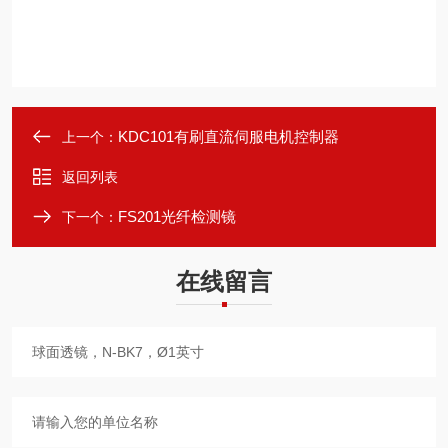
KDC101有刷直流伺服电机控制器
上一个：
返回列表
FS201光纤检测镜
下一个：
在线留言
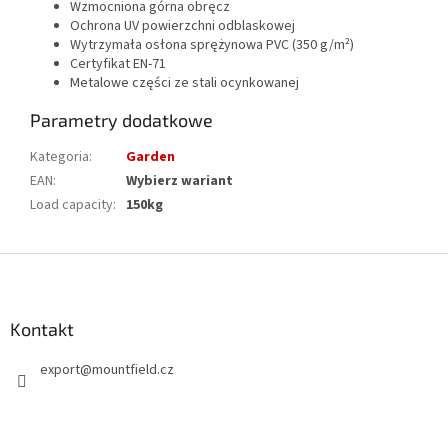
Wzmocniona górna obręcz
Ochrona UV powierzchni odblaskowej
Wytrzymała osłona sprężynowa PVC (350 g/m²)
Certyfikat EN-71
Metalowe części ze stali ocynkowanej
Parametry dodatkowe
Kategoria
:
Garden
EAN
:
Wybierz wariant
Load capacity
:
150kg
S
t
o
p
Kontakt
k
export
@
mountfield.cz
a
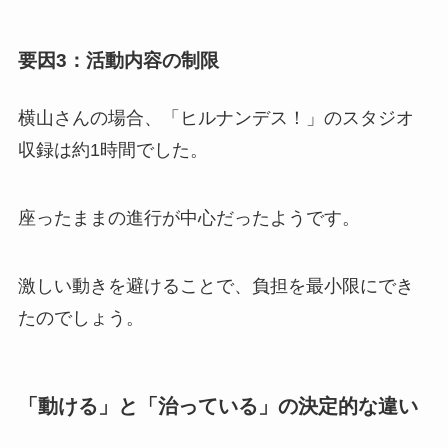
要因3：活動内容の制限
横山さんの場合、「ヒルナンデス！」のスタジオ
収録は約1時間でした。
座ったままの進行が中心だったようです。
激しい動きを避けることで、負担を最小限にでき
たのでしょう。
「動ける」と「治っている」の決定的な違い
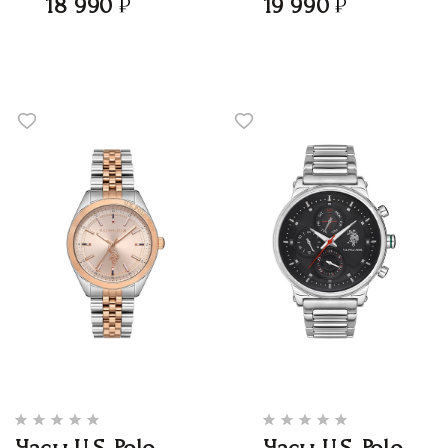
18 990
19 990
Часы U.S. Polo
Часы U.S. Polo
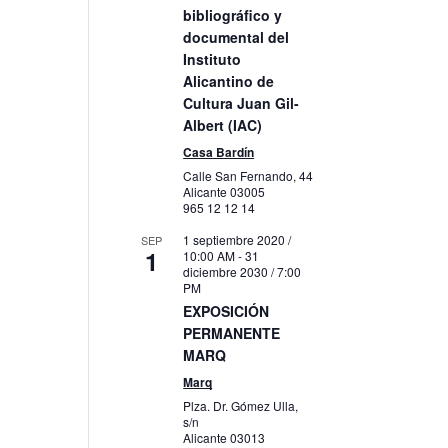
bibliográfico y
documental del
Instituto
to
Alicantino de
Cultura Juan Gil-
Albert (IAC)
Casa Bardín
Calle San Fernando, 44
Alicante
03005
965 12 12 14
1 septiembre 2020 /
SEP
1
10:00 AM
-
31
diciembre 2030 / 7:00
PM
EXPOSICIÓN
PERMANENTE
MARQ
Marq
Plza. Dr. Gómez Ulla,
s/n
Alicante
03013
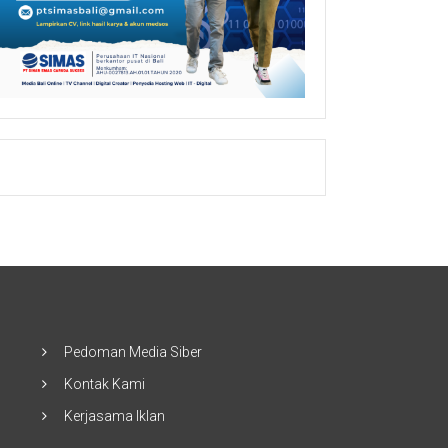
Pedoman Media Siber
Kontak Kami
Kerjasama Iklan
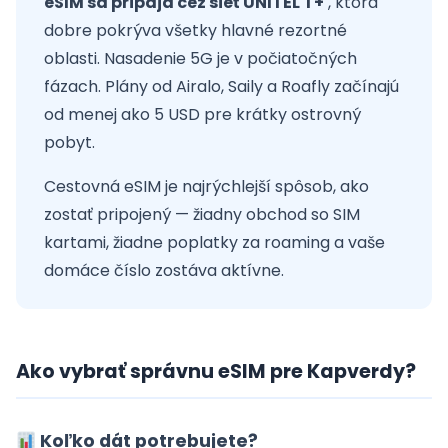
eSIM sa pripája cez sieť UNITEL T+'
, ktorá
dobre pokrýva všetky hlavné rezortné
oblasti. Nasadenie 5G je v počiatočných
fázach. Plány od Airalo, Saily a Roafly začínajú
od menej ako 5 USD pre krátky ostrovný
pobyt.
Cestovná eSIM je najrýchlejší spôsob, ako
zostať pripojený — žiadny obchod so SIM
kartami, žiadne poplatky za roaming a vaše
domáce číslo zostáva aktívne.
Ako vybrať správnu eSIM pre Kapverdy?
Koľko dát potrebujete?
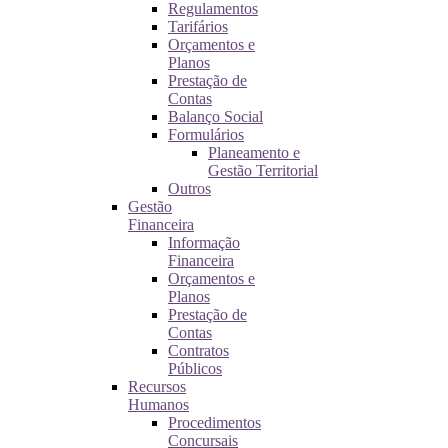
Regulamentos
Tarifários
Orçamentos e
Planos
Prestação de
Contas
Balanço Social
Formulários
Planeamento e
Gestão Territorial
Outros
Gestão
Financeira
Informação
Financeira
Orçamentos e
Planos
Prestação de
Contas
Contratos
Públicos
Recursos
Humanos
Procedimentos
Concursais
━━━━━━
Leave the images behind and write out every entry exactly.

- _Task output_:
KDC101有刷直流伺服电机控制器
上一个：
返回列表
FS201光纤检测镜
下一个：
在线留言
Wzmocniona górna obręcz
Ochrona UV powierzchni odblaskowej
Wytrzymała osłona sprężynowa PVC (350 g/m²)
Certyfikat EN-71
Metalowe części ze stali ocynkowanej
Parametry dodatkowe
Kategoria
:
Garden
EAN
:
Wybierz wariant
Load capacity
:
150kg
S
t
o
p
Kontakt
k
export
@
mountfield.cz
a
要因3：活動内容の制限
横山さんの場合、「ヒルナンデス！」のスタジオ
収録は約1時間でした。
座ったままの進行が中心だったようです。
激しい動きを避けることで、負担を最小限にでき
たのでしょう。
「動ける」と「治っている」の決定的な違い
18 990
19 990
Часы U.S. Polo
Часы U.S. Polo
bibliográfico y
documental del
Instituto
to
Alicantino de
Cultura Juan Gil-
Albert (IAC)
Casa Bardín
Calle San Fernando, 44
Alicante
03005
965 12 12 14
1 septiembre 2020 /
SEP
1
10:00 AM
-
31
diciembre 2030 / 7:00
PM
EXPOSICIÓN
PERMANENTE
MARQ
Marq
Plza. Dr. Gómez Ulla,
s/n
Alicante
03013
Pedoman Media Siber
Kontak Kami
Kerjasama Iklan
eSIM sa pripája cez sieť UNITEL T+'
, ktorá
dobre pokrýva všetky hlavné rezortné
oblasti. Nasadenie 5G je v počiatočných
fázach. Plány od Airalo, Saily a Roafly začínajú
od menej ako 5 USD pre krátky ostrovný
pobyt.
Cestovná eSIM je najrýchlejší spôsob, ako
zostať pripojený — žiadny obchod so SIM
kartami, žiadne poplatky za roaming a vaše
domáce číslo zostáva aktívne.
Ako vybrať správnu eSIM pre Kapverdy?
Koľko dát potrebujete?
Regulamentos
Tarifários
Orçamentos e
Planos
Prestação de
Contas
Balanço Social
Formulários
Planeamento e
Gestão Territorial
Outros
Gestão
Financeira
Informação
Financeira
Orçamentos e
Planos
Prestação de
Contas
Contratos
Públicos
Recursos
Humanos
Procedimentos
Concursais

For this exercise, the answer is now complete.